Activity :: Among the entries below, retype exactly the lines starting with the one with "Brosses de nettoyage du visage" and going on through the one with "материалов и проходят", but not the pictures.

Entries provided ::

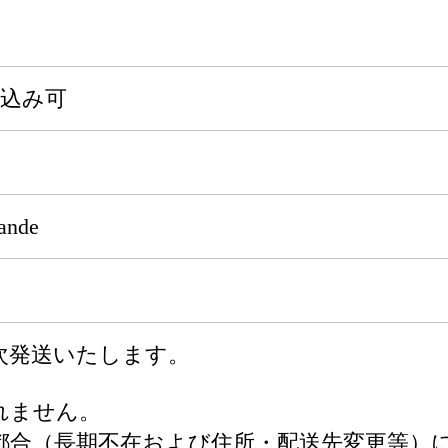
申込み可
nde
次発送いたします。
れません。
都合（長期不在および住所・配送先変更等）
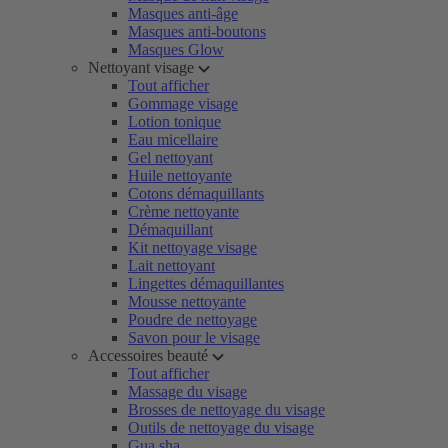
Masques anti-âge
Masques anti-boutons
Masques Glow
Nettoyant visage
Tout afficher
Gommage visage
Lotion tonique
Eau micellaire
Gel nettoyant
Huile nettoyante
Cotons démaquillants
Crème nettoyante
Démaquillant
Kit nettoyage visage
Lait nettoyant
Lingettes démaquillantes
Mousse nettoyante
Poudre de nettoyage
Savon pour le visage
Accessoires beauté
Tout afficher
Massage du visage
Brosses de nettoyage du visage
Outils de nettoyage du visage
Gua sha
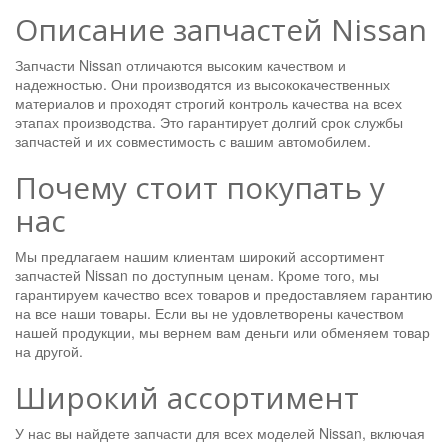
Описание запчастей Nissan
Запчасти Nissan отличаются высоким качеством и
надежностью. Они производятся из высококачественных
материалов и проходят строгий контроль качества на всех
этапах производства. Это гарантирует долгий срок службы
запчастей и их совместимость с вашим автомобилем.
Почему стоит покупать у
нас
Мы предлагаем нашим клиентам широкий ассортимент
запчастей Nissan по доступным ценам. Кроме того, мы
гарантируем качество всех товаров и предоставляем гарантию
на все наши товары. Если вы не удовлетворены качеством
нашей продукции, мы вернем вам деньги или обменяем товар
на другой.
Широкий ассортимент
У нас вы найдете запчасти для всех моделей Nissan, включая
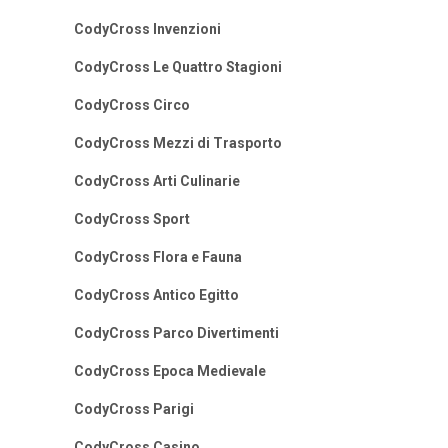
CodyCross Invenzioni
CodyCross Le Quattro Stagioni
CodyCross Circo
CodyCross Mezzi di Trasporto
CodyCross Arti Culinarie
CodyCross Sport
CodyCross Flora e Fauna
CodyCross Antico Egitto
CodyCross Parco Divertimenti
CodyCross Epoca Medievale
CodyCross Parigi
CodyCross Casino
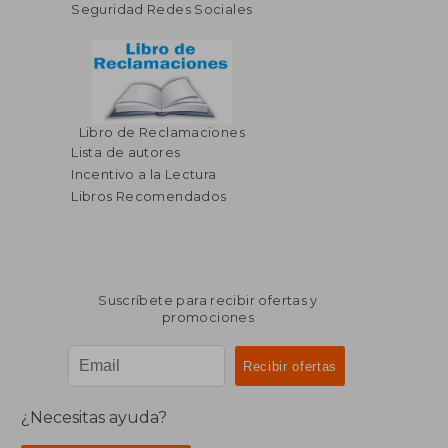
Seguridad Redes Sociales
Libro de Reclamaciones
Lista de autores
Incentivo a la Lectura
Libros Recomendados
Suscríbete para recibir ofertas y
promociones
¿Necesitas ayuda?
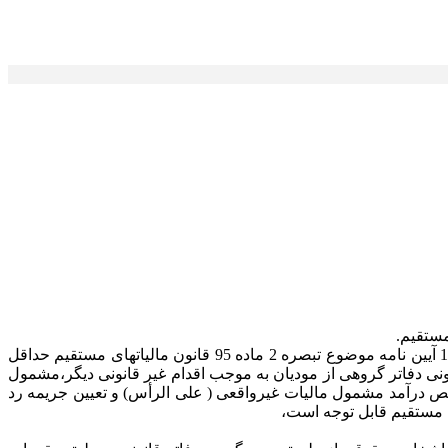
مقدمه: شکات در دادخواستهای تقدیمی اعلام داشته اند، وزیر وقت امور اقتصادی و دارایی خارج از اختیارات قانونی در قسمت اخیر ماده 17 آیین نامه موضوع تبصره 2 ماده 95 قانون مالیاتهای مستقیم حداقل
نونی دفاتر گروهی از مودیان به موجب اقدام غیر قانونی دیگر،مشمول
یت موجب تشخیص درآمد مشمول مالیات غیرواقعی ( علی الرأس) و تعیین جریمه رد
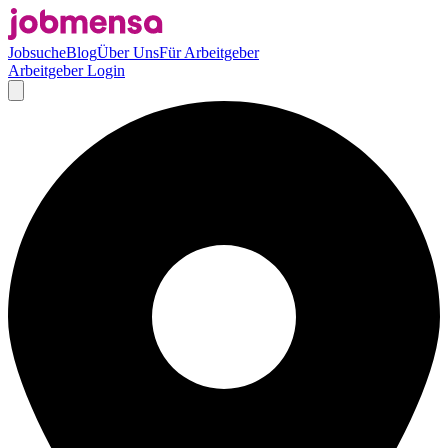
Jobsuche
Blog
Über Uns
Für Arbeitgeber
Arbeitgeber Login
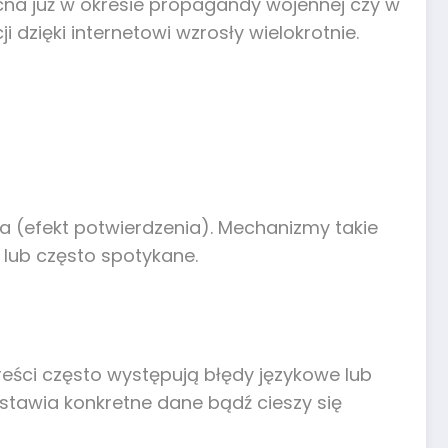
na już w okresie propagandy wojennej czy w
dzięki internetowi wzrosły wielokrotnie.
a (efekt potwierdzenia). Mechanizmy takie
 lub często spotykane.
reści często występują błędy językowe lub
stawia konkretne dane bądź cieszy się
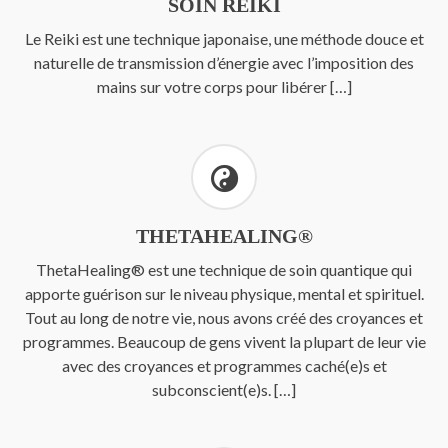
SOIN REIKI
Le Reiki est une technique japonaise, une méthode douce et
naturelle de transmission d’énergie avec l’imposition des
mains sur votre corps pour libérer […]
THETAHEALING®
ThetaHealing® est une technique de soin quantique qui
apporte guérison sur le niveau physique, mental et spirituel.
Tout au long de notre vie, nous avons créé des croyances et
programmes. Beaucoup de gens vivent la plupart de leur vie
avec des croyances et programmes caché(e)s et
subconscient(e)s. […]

Expected answer ::
Brosses de nettoyage du visage
Outils de nettoyage du visage
Gua sha
Описание запчастей Nissan
Запчасти Nissan отличаются высоким качеством и
надежностью. Они производятся из высококачественных
материалов и проходят строгий контроль качества на всех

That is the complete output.